DATA FOR REVIEW START
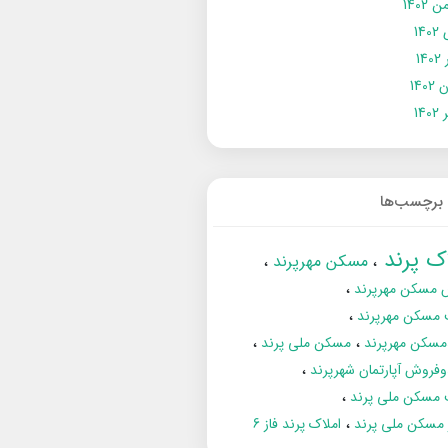
 1402
14
14
1402
140
برچسب‌ها
اک پرند
مسکن مهرپرند
 مسکن مهرپرند
 مسکن مهرپرند
مسکن مهرپرند
مسکن ملی پرند
فروش آپارتمان شهرپرند
 مسکن ملی پرند
ز مسکن ملی پرند
املاک پرند فاز 6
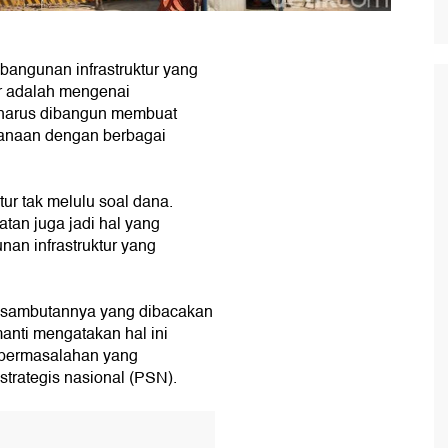
bangunan infrastruktur yang
ir adalah mengenai
 harus dibangun membuat
danaan dengan berbagai
r tak melulu soal dana.
atan juga jadi hal yang
an infrastruktur yang
 sambutannya yang dibacakan
anti mengatakan hal ini
 permasalahan yang
 strategis nasional (PSN).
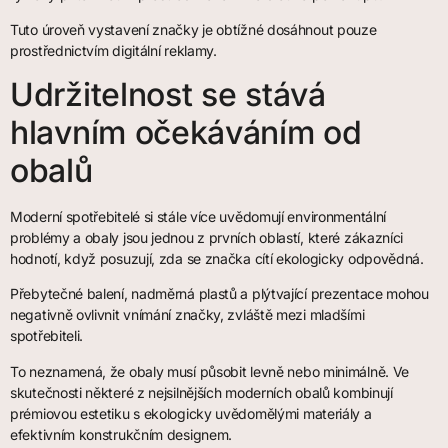
Tuto úroveň vystavení značky je obtížné dosáhnout pouze
prostřednictvím digitální reklamy.
Udržitelnost se stává
hlavním očekáváním od
obalů
Moderní spotřebitelé si stále více uvědomují environmentální
problémy a obaly jsou jednou z prvních oblastí, které zákazníci
hodnotí, když posuzují, zda se značka cítí ekologicky odpovědná.
Přebytečné balení, nadměrná plastů a plýtvající prezentace mohou
negativně ovlivnit vnímání značky, zvláště mezi mladšími
spotřebiteli.
To neznamená, že obaly musí působit levně nebo minimálně. Ve
skutečnosti některé z nejsilnějších moderních obalů kombinují
prémiovou estetiku s ekologicky uvědomělými materiály a
efektivním konstrukčním designem.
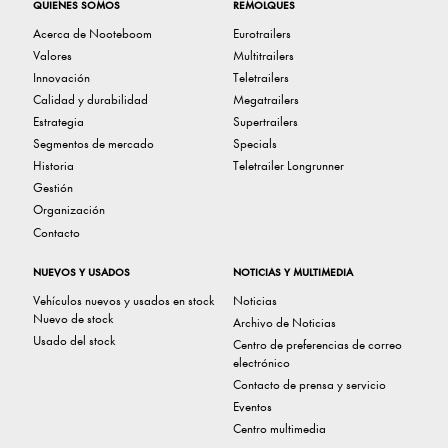
QUIENES SOMOS
REMOLQUES
Acerca de Nooteboom
Eurotrailers
Valores
Multitrailers
Innovación
Teletrailers
Calidad y durabilidad
Megatrailers
Estrategia
Supertrailers
Segmentos de mercado
Specials
Historia
Teletrailer Longrunner
Gestión
Organización
Contacto
NUEVOS Y USADOS
NOTICIAS Y MULTIMEDIA
Vehículos nuevos y usados ​​en stock
Noticias
Nuevo de stock
Archivo de Noticias
Usado del stock
Centro de preferencias de correo
electrónico
Contacto de prensa y servicio
Eventos
Centro multimedia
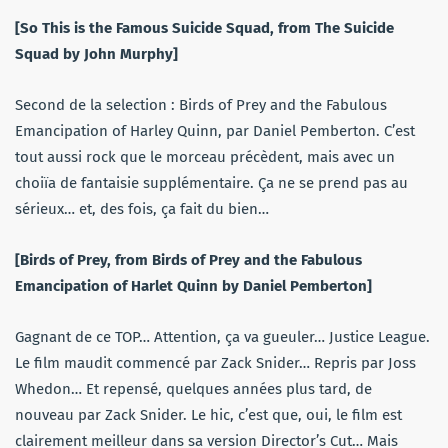
[So This is the Famous Suicide Squad, from The Suicide
Squad by John Murphy]
Second de la selection : Birds of Prey and the Fabulous
Emancipation of Harley Quinn, par Daniel Pemberton. C’est
tout aussi rock que le morceau précèdent, mais avec un
choiïa de fantaisie supplémentaire. Ça ne se prend pas au
sérieux… et, des fois, ça fait du bien…
[Birds of Prey, from Birds of Prey and the Fabulous
Emancipation of Harlet Quinn by Daniel Pemberton]
Gagnant de ce TOP… Attention, ça va gueuler… Justice League.
Le film maudit commencé par Zack Snider… Repris par Joss
Whedon… Et repensé, quelques années plus tard, de
nouveau par Zack Snider. Le hic, c’est que, oui, le film est
clairement meilleur dans sa version Director’s Cut… Mais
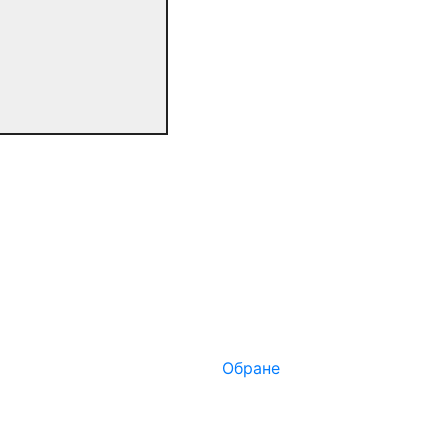
Обране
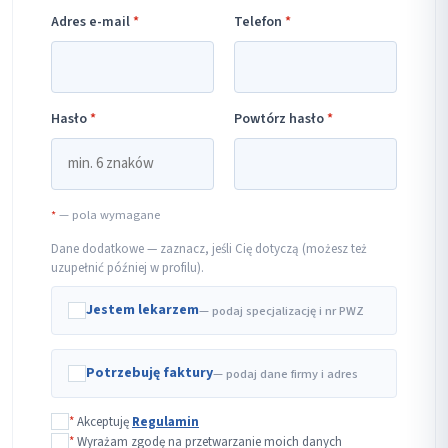
Adres e-mail
*
Telefon
*
Hasło
*
Powtórz hasło
*
*
— pola wymagane
Dane dodatkowe — zaznacz, jeśli Cię dotyczą (możesz też
uzupełnić później w profilu).
Jestem lekarzem
— podaj specjalizację i nr PWZ
Potrzebuję faktury
— podaj dane firmy i adres
*
Akceptuję
Regulamin
*
Wyrażam zgodę na przetwarzanie moich danych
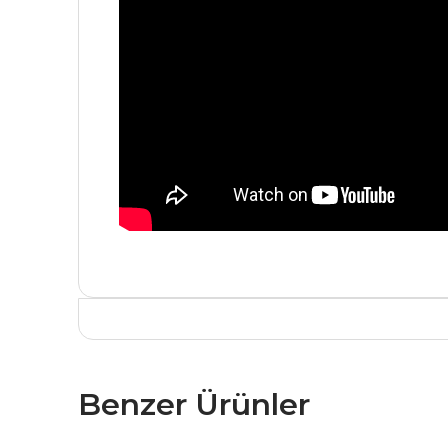
Benzer Ürünler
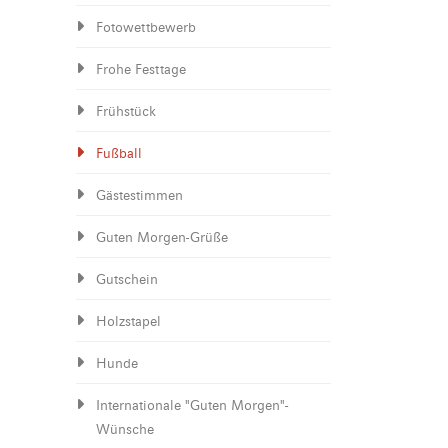
Fotowettbewerb
Frohe Festtage
Frühstück
Fußball
Gästestimmen
Guten Morgen-Grüße
Gutschein
Holzstapel
Hunde
Internationale "Guten Morgen"-
Wünsche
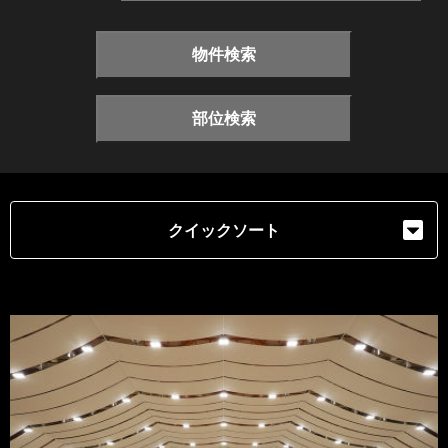
物件検索
部位検索
クイックソート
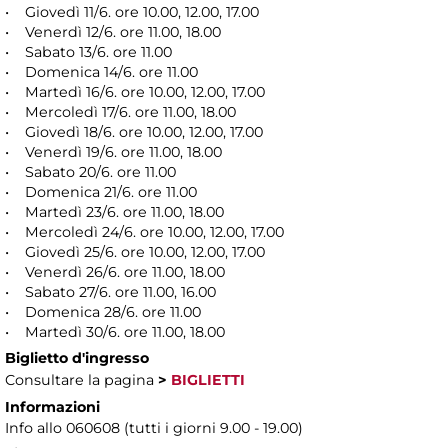
• Giovedì 11/6. ore 10.00, 12.00, 17.00
• Venerdì 12/6. ore 11.00, 18.00
• Sabato 13/6. ore 11.00
• Domenica 14/6. ore 11.00
• Martedì 16/6. ore 10.00, 12.00, 17.00
• Mercoledì 17/6. ore 11.00, 18.00
• Giovedì 18/6. ore 10.00, 12.00, 17.00
• Venerdì 19/6. ore 11.00, 18.00
• Sabato 20/6. ore 11.00
• Domenica 21/6. ore 11.00
• Martedì 23/6. ore 11.00, 18.00
• Mercoledì 24/6. ore 10.00, 12.00, 17.00
• Giovedì 25/6. ore 10.00, 12.00, 17.00
• Venerdì 26/6. ore 11.00, 18.00
• Sabato 27/6. ore 11.00, 16.00
• Domenica 28/6. ore 11.00
• Martedì 30/6. ore 11.00, 18.00
Biglietto d'ingresso
Consultare la pagina
>
BIGLIETTI
Informazioni
Info allo 060608 (tutti i giorni 9.00 - 19.00)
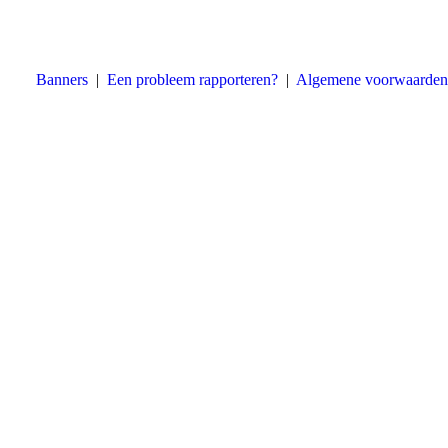
Banners
|
Een probleem rapporteren?
|
Algemene voorwaarden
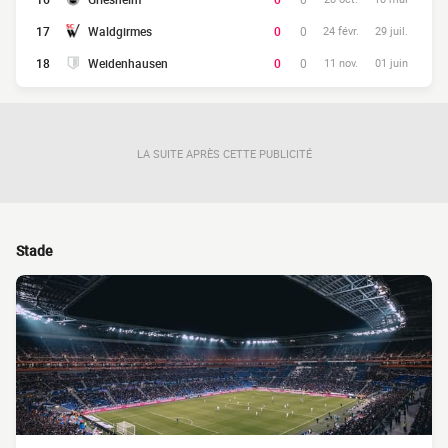
17
Waldgirmes
0
0
24 févr.
29 juil.
18
Weidenhausen
0
0
11 nov.
01 juin
LA SUITE APRÈS CETTE PUBLICITÉ
Stade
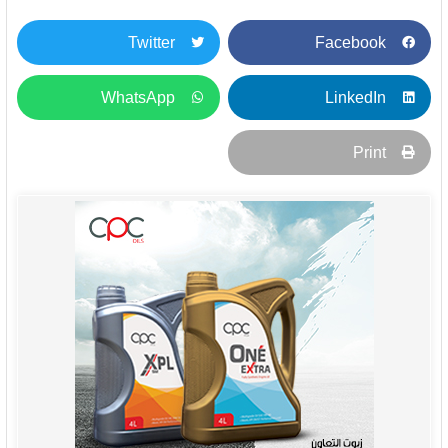
Twitter
Facebook
WhatsApp
LinkedIn
Print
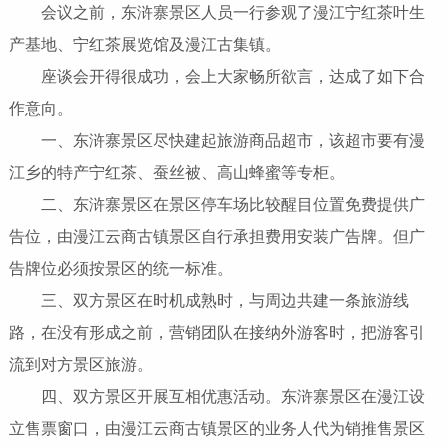
会议之前，东浒寨景区人员一行参观了漫江宁红茶叶生
产基地、宁红茶展览馆及漫江古集镇。
座谈会开得很成功，会上大家畅所欲言，达成了如下合
作意向。
一、东浒寨景区尽快建起旅游商品超市，该超市要有漫
江乡的特产宁红茶、蚕丝被、高山蜂蜜等专柜。
二、东浒寨景区在景区停车场比较醒目位置免费提供广
告位，由漫江云商古镇景区自行承担费用安装广告牌。但广
告牌位必须按景区的统一标准。
三、双方景区在时机成熟时，与周边共建一条旅游线
路，在没有形成之前，营销团队在接纳外游客时，把游客引
流到对方景区旅游。
四、双方景区开展互相优惠活动。东浒寨景区在漫江设
立售票窗口，由漫江云商古镇景区的业务人代为销推售景区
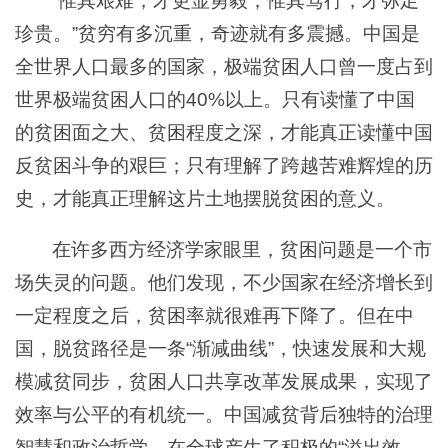
“惟其艰难，才更显勇毅；惟其笃行，才弥足
珍贵。”贫穷有多沉重，奇迹就有多震撼。中国是
全世界人口最多的国家，极端贫困人口曾一度占到
世界极端贫困人口的40%以上。只有读懂了中国
的贫困面之大、贫困程度之深，才能真正读懂中国
反贫困斗争的艰巨；只有理解了跨越苦难辉煌的历
史，才能真正理解这片土地摆脱贫困的意义。
在许多西方经济学家眼里，贫困问题是一个市
场失灵的问题。他们发现，不少国家在经济增长到
一定程度之后，贫困率就很难再下降了。但在中
国，脱贫路径是一条“渐减曲线”，快速发展和大规
模减贫同步，贫困人口共享改革发展成果，实现了
效率与公平的有机统一。中国减贫背后独特的治理
智慧和政治哲学，在全球产生了积极的“溢出效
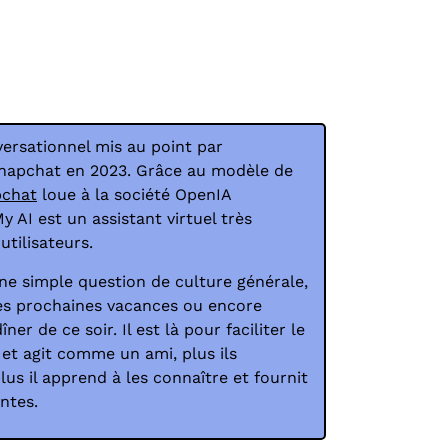
ersationnel mis au point par
 Snapchat en 2023. Grâce au modèle de
chat
loue à la société OpenIA
 AI est un assistant virtuel très
utilisateurs.
une simple question de culture générale,
les prochaines vacances ou encore
ner de ce soir. Il est là pour faciliter le
 et agit comme un ami, plus ils
lus il apprend à les connaître et fournit
ntes.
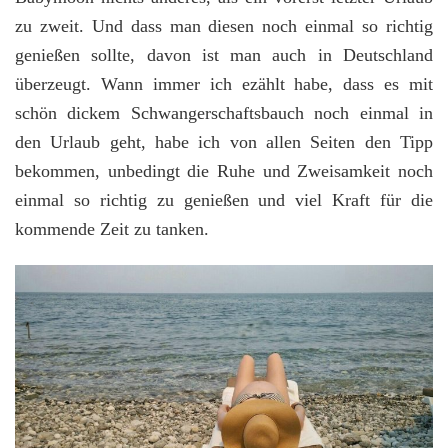
zu zweit. Und dass man diesen noch einmal so richtig
genießen sollte, davon ist man auch in Deutschland
überzeugt. Wann immer ich ezählt habe, dass es mit
schön dickem Schwangerschaftsbauch noch einmal in
den Urlaub geht, habe ich von allen Seiten den Tipp
bekommen, unbedingt die Ruhe und Zweisamkeit noch
einmal so richtig zu genießen und viel Kraft für die
kommende Zeit zu tanken.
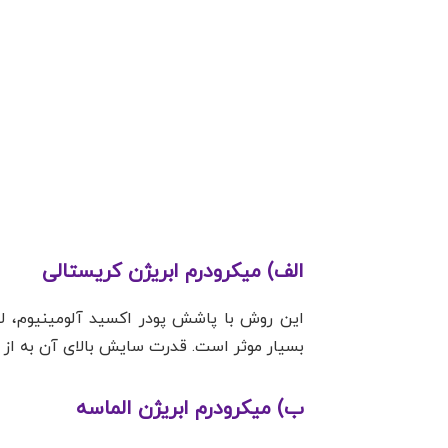
الف) میکرودرم ابریژن کریستالی
این روش با پاشش پودر اکسید آلومینیوم، ل
بسیار موثر است. قدرت سایش بالای آن به از
ب) میکرودرم ابریژن الماسه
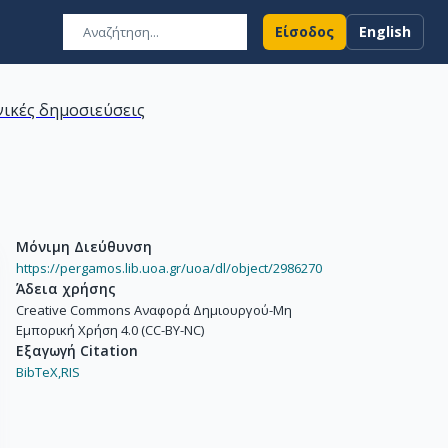
Είσοδος
English
ικές δημοσιεύσεις
Μόνιμη Διεύθυνση
https://pergamos.lib.uoa.gr/uoa/dl/object/2986270
Άδεια χρήσης
Creative Commons Αναφορά Δημιουργού-Μη
Εμπορική Χρήση 4.0 (CC-BY-NC)
Εξαγωγή Citation
BibTeX,
RIS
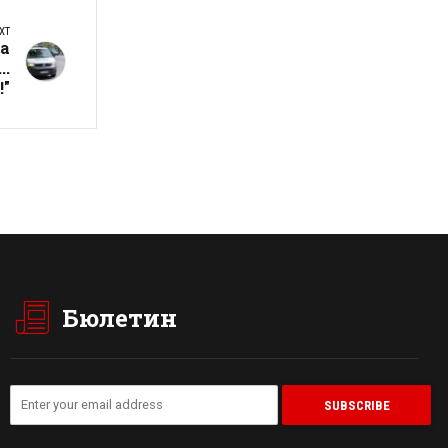
XT
а
..
!"
Бюлетин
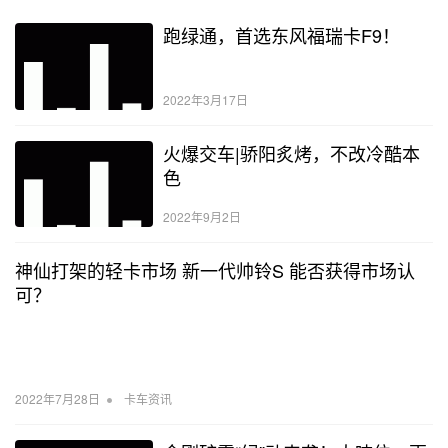
跑绿通，首选东风福瑞卡F9！
2022年3月17日
火爆交车|骄阳炙烤，不改冷酷本
色
2022年9月2日
神仙打架的轻卡市场 新一代帅铃S 能否获得市场认
可？
•
2022年7月28日
卡车资讯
DATA FOR REVIEW END
● **AIM OF THE TASK**
Reply with one number only, the count of lines above that hold the string "Venerdì".

● **ANSWER BOX**
3